What the Dickens does "Closen" mean?
At one end of the bookcase behind my desk sits a copy of the Shorter Oxford English Dictionary. “Shorter” is something of a humble-brag, given it is made up of two huge volumes, each larger than any other dictionary I own, and called “Shorter” in comparison to the full OED which stretches to twenty volumes. It is wealth of definitions and entymology and is my ultimate last resort for exploring English vocabulary.
I bought it because my uncle, a keen Scrabble player, would disappear down to the local library to scan the copy held there and find obscure, high-scoring words to bring back for family matches. It would drive my aunt nuts when he would place a soredia, binately, or cowheel on the board. Arguments would ensue, then a standoff usually ending with my Uncle brassing it out and everyone eventually sceptically conceding because they couldn’t prove otherwise.
I decided to play him at his own game, saved up for my own copy and proudly brought it to the next family gathering. Unfortunately this backfired because all it meant was that the stand-offs didn’t occur as my uncle was able to prove his case with the edition sitting on the table in front of him. He still won.
And so the Scrabble rule in our family became: if it isn’t in the Shorter Oxford English Dictionary, you can’t play it. The dictionary remains the high watermark in my mind for words that are worth using.

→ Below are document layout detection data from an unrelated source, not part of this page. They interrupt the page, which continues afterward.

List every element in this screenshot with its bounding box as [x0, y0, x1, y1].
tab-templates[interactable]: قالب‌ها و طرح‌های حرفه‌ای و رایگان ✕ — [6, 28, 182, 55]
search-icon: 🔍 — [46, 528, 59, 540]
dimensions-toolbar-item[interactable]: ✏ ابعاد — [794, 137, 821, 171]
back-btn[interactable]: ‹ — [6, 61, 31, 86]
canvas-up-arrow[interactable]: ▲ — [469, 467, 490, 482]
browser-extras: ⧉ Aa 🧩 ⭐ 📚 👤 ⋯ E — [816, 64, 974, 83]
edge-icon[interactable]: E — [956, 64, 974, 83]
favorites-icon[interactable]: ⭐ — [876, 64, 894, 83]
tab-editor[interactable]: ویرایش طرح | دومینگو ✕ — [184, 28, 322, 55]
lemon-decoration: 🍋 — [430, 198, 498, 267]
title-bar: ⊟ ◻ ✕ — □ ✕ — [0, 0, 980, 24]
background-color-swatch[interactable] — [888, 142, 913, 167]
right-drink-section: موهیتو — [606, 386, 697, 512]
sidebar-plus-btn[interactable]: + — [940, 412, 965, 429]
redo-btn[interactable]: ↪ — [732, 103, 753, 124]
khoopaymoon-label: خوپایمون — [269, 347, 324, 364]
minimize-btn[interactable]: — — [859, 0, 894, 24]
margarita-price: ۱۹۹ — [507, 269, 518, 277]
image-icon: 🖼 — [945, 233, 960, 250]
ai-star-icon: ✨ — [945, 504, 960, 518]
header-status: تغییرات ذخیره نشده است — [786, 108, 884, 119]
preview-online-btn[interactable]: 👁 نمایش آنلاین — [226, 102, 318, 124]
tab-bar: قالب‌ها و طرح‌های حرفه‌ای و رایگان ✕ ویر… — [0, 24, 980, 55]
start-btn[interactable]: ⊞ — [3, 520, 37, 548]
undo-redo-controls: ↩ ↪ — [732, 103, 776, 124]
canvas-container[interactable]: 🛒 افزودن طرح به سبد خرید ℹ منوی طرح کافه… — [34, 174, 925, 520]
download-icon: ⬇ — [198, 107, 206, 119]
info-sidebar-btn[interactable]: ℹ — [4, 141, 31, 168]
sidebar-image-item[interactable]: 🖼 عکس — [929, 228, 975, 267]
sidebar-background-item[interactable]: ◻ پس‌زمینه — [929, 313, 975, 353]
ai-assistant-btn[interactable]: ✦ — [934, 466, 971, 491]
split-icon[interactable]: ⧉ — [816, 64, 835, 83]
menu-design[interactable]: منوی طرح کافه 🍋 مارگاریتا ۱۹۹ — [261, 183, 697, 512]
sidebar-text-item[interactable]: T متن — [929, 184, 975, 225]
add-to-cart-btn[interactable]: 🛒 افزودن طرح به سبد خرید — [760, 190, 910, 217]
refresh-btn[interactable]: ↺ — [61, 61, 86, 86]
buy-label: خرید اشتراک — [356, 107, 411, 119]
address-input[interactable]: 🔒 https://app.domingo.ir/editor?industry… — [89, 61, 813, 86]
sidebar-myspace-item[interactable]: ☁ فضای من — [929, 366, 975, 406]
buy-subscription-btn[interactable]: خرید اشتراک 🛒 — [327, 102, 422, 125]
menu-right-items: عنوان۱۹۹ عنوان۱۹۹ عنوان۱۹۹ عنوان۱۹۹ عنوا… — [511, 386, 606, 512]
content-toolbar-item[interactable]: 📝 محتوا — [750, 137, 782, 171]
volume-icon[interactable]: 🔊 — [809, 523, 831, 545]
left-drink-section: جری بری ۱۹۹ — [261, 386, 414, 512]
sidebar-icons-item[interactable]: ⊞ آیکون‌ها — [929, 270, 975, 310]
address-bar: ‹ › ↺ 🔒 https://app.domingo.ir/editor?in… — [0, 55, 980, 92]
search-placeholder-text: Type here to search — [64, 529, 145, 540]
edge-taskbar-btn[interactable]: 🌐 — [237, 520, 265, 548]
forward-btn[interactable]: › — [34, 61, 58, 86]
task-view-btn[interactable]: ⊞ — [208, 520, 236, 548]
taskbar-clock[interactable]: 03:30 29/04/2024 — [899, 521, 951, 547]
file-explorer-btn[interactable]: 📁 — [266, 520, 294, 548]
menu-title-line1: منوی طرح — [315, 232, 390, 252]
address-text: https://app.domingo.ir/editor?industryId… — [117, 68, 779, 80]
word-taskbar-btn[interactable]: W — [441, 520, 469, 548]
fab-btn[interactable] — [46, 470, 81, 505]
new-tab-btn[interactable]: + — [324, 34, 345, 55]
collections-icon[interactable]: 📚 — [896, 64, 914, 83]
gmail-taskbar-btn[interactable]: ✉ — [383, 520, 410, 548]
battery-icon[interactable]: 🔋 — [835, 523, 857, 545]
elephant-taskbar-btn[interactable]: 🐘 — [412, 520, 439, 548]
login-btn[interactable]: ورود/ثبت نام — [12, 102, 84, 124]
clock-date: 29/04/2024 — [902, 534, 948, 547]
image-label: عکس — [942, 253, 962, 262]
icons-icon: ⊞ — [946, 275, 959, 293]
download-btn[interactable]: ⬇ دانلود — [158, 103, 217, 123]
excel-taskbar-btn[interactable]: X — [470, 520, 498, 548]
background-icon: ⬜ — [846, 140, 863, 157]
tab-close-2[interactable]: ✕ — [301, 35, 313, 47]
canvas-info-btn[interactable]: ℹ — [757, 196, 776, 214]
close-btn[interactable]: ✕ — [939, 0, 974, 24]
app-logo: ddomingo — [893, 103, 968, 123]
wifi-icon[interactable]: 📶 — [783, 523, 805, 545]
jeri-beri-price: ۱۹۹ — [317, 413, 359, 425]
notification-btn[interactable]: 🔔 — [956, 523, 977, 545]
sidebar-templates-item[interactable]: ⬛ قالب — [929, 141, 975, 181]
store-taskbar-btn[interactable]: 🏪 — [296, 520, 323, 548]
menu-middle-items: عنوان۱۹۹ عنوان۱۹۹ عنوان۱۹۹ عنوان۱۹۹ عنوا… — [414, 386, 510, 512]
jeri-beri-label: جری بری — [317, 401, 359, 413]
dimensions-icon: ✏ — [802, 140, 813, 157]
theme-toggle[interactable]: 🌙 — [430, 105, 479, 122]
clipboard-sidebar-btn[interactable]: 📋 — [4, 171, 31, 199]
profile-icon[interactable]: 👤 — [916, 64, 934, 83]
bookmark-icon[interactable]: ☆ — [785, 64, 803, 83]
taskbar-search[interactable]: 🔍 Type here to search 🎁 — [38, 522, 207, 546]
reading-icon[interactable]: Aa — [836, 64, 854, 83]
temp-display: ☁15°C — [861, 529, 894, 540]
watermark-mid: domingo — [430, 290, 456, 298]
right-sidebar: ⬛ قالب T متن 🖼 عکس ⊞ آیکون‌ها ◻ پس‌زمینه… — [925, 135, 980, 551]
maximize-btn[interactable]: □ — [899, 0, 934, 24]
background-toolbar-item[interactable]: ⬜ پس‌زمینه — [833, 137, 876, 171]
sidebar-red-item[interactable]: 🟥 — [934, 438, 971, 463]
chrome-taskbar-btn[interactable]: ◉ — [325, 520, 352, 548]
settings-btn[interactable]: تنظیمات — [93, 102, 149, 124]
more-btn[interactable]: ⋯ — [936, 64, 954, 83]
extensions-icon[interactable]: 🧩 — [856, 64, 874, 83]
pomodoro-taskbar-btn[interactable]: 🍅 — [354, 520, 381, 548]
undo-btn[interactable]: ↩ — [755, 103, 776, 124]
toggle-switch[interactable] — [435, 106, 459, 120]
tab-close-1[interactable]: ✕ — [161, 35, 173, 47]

I rarely get my copy off the shelf now because it is wedged behind my desk and retrieving it involves emptying the books next to it, shifting my desk and risking a crushed foot when it invariably slips out of my hand. Today I felt compelled to resort to a crushed foot because I was browsing a UK news site, Sky News and came across the following headline:
Japan concerned over closening Russian-Chinese military ties
That word, closening threw me for a moment. My brain did a half flip, it made sense, but seemed strange.

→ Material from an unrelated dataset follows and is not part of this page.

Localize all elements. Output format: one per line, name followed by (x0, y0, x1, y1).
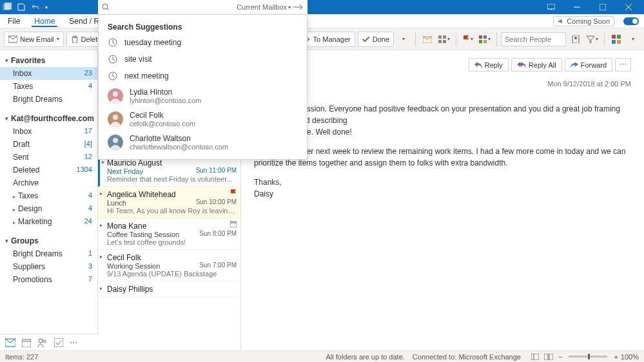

Lazily I searched Bing, because I had a tab open in my browser. The AI disagreed with my search, insisting I didn’t know what word I was typing and I actually meant closer. Thanks Bing.

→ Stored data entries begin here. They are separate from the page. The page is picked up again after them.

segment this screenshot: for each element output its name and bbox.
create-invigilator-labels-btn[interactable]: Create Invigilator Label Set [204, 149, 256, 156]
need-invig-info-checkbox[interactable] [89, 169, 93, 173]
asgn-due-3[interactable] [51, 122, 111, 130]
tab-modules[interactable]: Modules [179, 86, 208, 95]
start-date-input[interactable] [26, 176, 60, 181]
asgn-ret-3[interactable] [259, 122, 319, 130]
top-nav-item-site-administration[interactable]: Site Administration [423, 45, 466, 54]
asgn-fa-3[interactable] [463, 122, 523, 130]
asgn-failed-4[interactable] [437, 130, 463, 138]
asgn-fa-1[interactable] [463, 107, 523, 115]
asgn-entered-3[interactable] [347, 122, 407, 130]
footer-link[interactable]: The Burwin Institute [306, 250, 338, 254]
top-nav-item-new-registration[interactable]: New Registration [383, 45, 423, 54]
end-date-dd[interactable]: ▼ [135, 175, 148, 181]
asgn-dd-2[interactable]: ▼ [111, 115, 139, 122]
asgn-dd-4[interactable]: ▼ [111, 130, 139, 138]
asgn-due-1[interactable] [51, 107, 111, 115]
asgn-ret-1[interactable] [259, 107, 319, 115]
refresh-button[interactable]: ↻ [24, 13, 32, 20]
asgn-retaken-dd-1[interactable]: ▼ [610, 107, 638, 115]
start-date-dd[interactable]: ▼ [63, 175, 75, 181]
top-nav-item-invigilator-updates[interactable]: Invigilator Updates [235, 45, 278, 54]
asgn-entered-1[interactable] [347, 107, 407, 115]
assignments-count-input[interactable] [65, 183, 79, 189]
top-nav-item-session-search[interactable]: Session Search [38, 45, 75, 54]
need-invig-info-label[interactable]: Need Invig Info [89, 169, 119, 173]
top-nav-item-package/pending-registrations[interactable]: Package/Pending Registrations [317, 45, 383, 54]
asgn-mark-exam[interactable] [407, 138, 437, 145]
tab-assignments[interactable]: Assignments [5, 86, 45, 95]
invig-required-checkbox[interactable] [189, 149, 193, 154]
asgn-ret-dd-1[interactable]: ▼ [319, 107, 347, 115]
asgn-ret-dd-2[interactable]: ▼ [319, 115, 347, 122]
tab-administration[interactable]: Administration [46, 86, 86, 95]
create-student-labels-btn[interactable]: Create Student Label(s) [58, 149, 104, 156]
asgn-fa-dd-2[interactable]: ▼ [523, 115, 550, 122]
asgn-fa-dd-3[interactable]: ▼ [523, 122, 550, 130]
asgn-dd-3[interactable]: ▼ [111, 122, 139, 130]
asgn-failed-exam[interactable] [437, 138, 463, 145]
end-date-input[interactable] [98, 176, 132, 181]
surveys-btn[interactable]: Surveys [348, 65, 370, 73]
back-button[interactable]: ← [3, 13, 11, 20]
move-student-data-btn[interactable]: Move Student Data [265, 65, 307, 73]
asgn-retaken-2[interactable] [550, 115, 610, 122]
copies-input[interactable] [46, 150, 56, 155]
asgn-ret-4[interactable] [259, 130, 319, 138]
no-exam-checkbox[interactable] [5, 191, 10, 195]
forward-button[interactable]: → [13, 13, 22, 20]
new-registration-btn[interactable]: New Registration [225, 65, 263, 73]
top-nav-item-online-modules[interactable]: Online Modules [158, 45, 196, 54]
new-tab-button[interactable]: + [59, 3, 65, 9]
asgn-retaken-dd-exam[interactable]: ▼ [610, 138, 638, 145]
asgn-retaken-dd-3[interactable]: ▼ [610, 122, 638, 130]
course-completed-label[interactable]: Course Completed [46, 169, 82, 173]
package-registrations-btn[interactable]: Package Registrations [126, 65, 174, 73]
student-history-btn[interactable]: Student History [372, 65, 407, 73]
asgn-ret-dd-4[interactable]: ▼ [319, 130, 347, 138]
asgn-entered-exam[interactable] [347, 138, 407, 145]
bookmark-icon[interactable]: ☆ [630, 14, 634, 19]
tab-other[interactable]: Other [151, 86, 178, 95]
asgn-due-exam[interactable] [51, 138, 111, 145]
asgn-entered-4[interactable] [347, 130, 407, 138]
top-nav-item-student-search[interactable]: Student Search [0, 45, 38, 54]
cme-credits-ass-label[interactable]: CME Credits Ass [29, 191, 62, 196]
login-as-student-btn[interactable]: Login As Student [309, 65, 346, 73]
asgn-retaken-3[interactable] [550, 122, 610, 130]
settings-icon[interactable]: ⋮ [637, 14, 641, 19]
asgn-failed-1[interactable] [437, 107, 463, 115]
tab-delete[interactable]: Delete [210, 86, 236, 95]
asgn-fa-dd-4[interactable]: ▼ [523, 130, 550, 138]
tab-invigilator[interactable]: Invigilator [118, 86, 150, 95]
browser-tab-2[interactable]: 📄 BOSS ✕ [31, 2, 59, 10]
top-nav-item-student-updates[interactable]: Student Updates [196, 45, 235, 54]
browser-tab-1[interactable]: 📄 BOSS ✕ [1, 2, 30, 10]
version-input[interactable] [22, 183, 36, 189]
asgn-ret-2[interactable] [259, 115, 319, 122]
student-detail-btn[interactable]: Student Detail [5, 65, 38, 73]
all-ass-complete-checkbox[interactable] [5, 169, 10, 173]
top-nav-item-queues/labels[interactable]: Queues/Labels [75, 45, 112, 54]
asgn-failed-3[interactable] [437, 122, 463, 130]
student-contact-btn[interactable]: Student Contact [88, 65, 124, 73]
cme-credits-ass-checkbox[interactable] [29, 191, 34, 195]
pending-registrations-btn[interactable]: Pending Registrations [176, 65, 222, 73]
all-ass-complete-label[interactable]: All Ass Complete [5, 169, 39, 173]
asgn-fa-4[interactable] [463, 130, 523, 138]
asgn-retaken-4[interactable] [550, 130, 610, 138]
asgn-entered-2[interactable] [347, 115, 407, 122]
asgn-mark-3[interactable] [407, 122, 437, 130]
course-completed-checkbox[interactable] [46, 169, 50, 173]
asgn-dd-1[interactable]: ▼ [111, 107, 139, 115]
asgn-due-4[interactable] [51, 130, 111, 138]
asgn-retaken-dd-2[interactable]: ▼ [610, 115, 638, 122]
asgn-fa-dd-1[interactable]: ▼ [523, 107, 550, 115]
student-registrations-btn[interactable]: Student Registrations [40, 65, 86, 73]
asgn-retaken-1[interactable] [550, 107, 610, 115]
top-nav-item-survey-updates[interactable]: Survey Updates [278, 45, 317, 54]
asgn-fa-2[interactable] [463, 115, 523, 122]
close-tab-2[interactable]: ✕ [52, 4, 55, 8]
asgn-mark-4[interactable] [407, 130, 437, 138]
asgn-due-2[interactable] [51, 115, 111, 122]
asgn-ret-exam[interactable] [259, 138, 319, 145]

I worked my way down my book case, Chamber Pocket to Oxford Concise to Collins Dictionary (where I got detoured through the names of medieval saints - Collins is great like that, not just vocabulary but Twitter length bios as a bonus). No trace of Closening in any of these.
And so to furniture removal, librarianship and crushed toes. Scouring the joyful definitions of “Shorter” could I find the term? Nope.
sigh
Finally good old fashioned Google search took me to Merriam-Webster which provided the following ddefinition:
- closen
- verb
- clos·en ˈklōsᵊn
- closened; closened; closening ˈklōs(ᵊ)niŋ ; closens
- transitive verb
to make close
- intransitive verb
to become close or more close
- the closening bonds between two countries
Is this, therefore an American English word?
Now there is an interesting point of view regarding Merriam-Webster. Webster first published his dictionary in 1806, and Merriam first published their version of it in 1847. When was the Oxford English Dictionary first published? Not until 1884, and that volume only contained words beginning with A. Nevertheless, it became the gold standard for British English, expanding to the full 20 volume version. The shorter version should be enough to dictate language use for British journalists.
I tried to find a style guide for Sky News. There is an Editorial Guide, but this is all about fairness, anti-corruption ans such like. The Guardian has a style guide. Nothing on Closening there. There is a caveat that if it isn’t in the style guide then refer to Collins. Well I have checked Collins and cannot find anything on Closening. It does have close-in, close-out and close with, but I digress.
I suppose that, giving the benefit of the doubt, and the pedigree of Webster’s definitions, closen and closening can probably be tolerated, even if it is blurring the lines between American and British English on a UK news site.
Even so, I am not going to use it in Scrabble. Well, probably not.